Ambil contoh cukai yang akan dikenakan untuk plastik adalah Rp30.000 per kilogram atau Rp200 per lembar. Tarif yang diajukan ini menurut hitungan Kemenkeu bisa menekan konsumsi plastik hingga 50% dan potensi penerimaan cukai bisa mencapai Rp1,6 triliun. Untuk cukai produk dengan kandungan pemanis, teh ke­mas­an tarif cukainya Rp1.500/liter. Saat ini produksi minuman teh ke­mas­an adalah 2,191 miliar liter, dan setelah pengenaan cukai di­pro­­yek­sikan akan turun menjadi 2,015 miliar liter. Potensi penerimaan cukai­nya adalah Rp2,7 triliun.

Sementara itu, minuman berkarbonasi dan minuman lainnya ha­nya menyumbang Rp3,5 triliun. Meski pendapatan yang akan diterima tidak terlalu besar, dampaknya justru akan dirasakan oleh ma­syarakat, mengingat hasil akhir produk tersebut akan dibayar ma­syarakat sebagai konsumen. Ini tentu akan menambah beban hidup masyarakat. Begitu pula dengan cukai emisi karbon. Apabila terealisasi maka pemilik kendaraan bermotor akan mengeluarkan biaya tambahan untuk membayar cukai.

Kalangan industri pun kali ini berani meneriakkan ketidak­setu­ju­an­nya dengan keras. Industri plastik, misalnya, menganggap jika pe­merintah menginginkan sumber pendanaan baru maka bisa men­cari dari sektor lain. Misalnya mengenai tarif besar pada bahan baku impor plastik dan bahan baku plastik.

Jika pemerintah ingin mengedepankan aspek lingkungan dan ke­sehatan, seharusnya cukai plastik tidak hanya ditujukan untuk kan­tong kresek saja, tetapi juga terhadap beberapa produk plastik lain­nya, seperti minuman kemasan, kemasan makanan instan, dan pro­duk lainnya. Wacana cukai tersebut sejatinya berpotensi me­rugi­kan negara. Pasalnya, cukai berpotensi menurunkan pen­da­pat­an industri se­hing­ga setoran pajak ke negara pun ikut berkurang.

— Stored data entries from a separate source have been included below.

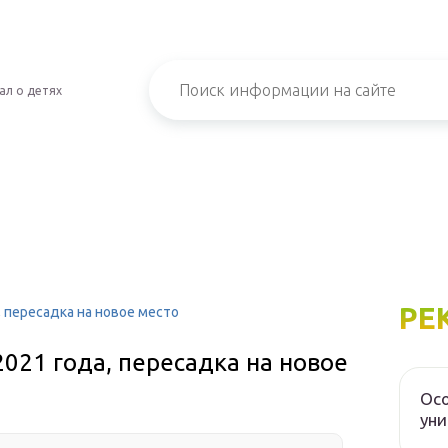
ал о детях
РЕ
, пересадка на новое место
2021 года, пересадка на новое
Осо
уни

Penerapan cukai sama saja dengan memaksa pengusaha mem­beri­kan harga jual lebih tinggi pada konsumen, sebab mau tidak mau industri harus mempertahankan margin keuntungan untuk me­me­nuhi komponen biaya produksi lain, termasuk biaya tenaga kerja. Masyarakat akan terkena dampak karena harus membeli produk ma­kanan dan minuman dengan harga lebih mahal. Multiplier effect -nya, daya beli masyarakat berpotensi turun.

Cukai produk plastik juga berpotensi menghambat investasi hingga USD5 miliar atau setara Rp69 triliun menurut versi asosiasi industri olefin, aromatik, dan plastik. Selain itu pertumbuhan in­dustri padat karya itu diproyeksi melambat akibat adanya tambahan regulasi. Adapun cukai emisi karbon akan dikutip dari pabrikan dan importir. Pabrikan yang dimaksud adalah produsen dalam negeri. Mengenai pembayaran dilakukan secara berkala setiap bulannya. Pa­brikan mobil di dalam negeri tentunya tak mau menanggung cu­kai tersebut sendirian. Seperti prinsip bisnis pada umumnya, shar­ing the pain, kutipan cukai itu berpotensi dibebankan kepada kon­su­men melalui harga jual. Hal ini akan membuat industri automotif se­makin diliputi ketidakpastian.

Apalagi, sejak 2019 lalu, sektor ini cen­derung melemah karena kurangnya minat masyarakat untuk mem­beli kendaraan baru.

Selama 2019 penjualan mobil tergerus dibandingkan dengan realisasi 2018. Meskipun yang dijaikan alasan adalah 2019 tahun po­litik, namun data mberkata lain. Pada 2019, pertumbuhan eko­nomi nasional hanya 5,05%.Kenaikan harga sangat mungkin mem­b­uat permintaan mobil dan sepeda motor turun. Akibatnya, pen­jual­an akan tertekan. Penjualan sepeda motor sudah turun selama em­pat bulan beruntun. Penjualan monil, malah lebih parah selama 13 bulan berturut-turut anjlok.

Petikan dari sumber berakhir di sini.